As a matter of course, a clinician will typically prescribe a drug to treat a patient’s suspected infection but only receives definitive lab results confirming whether the clinician’s best guess was correct a day or two after the patient started taking the drugs. That delay causes patients to take too many unnecessary antibiotics and inches us ever closer to a world where essential treatments are no longer effective.
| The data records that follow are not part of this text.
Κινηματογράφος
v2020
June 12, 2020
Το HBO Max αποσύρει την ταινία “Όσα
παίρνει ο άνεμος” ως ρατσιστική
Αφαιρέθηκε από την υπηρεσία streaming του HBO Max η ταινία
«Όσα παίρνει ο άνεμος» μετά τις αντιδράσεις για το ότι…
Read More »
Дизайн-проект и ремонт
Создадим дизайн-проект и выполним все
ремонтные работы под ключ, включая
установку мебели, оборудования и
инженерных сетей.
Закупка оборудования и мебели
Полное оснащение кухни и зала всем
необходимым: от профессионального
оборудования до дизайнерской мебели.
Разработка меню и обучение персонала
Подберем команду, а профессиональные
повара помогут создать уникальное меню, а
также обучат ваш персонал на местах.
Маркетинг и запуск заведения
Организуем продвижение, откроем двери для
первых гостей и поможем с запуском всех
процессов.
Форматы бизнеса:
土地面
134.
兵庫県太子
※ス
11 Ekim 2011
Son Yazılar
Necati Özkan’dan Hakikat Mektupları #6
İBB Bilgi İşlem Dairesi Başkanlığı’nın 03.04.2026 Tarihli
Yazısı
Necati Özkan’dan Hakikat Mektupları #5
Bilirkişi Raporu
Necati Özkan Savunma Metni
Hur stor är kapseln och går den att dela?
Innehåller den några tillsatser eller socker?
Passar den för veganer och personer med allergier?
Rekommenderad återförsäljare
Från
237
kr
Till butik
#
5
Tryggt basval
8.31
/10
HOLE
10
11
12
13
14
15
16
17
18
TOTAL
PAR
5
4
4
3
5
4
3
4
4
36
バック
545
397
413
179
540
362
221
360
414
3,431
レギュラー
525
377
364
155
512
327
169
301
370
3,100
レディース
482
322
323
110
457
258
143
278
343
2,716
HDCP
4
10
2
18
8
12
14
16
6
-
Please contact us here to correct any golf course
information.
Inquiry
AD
The new approach, one of several rapid-testing methods currently in the works from various research teams, hinges on two significant advances in lab technology: The first is the immobilization of single bacterial cells—fixing them in place to get a clear image without harming the cells. The second is the development of a microfluidic chip that better emulates the necessary environment in which certain bacteria can thrive and allows researchers to take high-resolution images of single cells. These innovations allow experts to gauge whether a sample is resistant or susceptible to drug treatment because specialists can scour images of those cells for specific changes in their structure.
For this study, the Korean research team tested strains of Escherichia coli,Pseudomonas aeruginosa, Klebsiella pneumoniae, Staphylococcus aureus andEnterococcus spp. against various antibiotic exposures and were able to discern in a few short hours which strains would respond to drugs. “The ability to rapidly diagnose antibiotic resistance would be huge, and indeed if we develop a system to do this quickly and effectively, it really could be a game changer for antibiotic use,” says Arjun Srinivasan, associate director for Healthcare-Associated Infection Prevention Programs at the U.S. Centers for Disease Control and Prevention.
The new method may not work with every bacterial strain, the authors warn, so the morphological patterns of each new strain would need to be carefully scrutinized before use. But better tracking of antibiotic resistance and stricter prevention methods would be key tools to help thwart the growth of antibiotic resistance. Indeed, previous studies have found that improper prescribing is a significant driver of antibiotic resistance. Such resistance occurs naturally over time but overuse of drugs speeds up the process by adding extra selective pressure.
For all the promise of this and other tests that aim to speed up diagnosis, this technology will not be showing up in hospitals and clinics anytime soon because it requires tools that far exceed the capabilities of those found in a typical lab and significant financial investment. “This is not a test that labs can start doing tomorrow,” Levy says. “It’s much more elaborate than most laboratories would want to be.”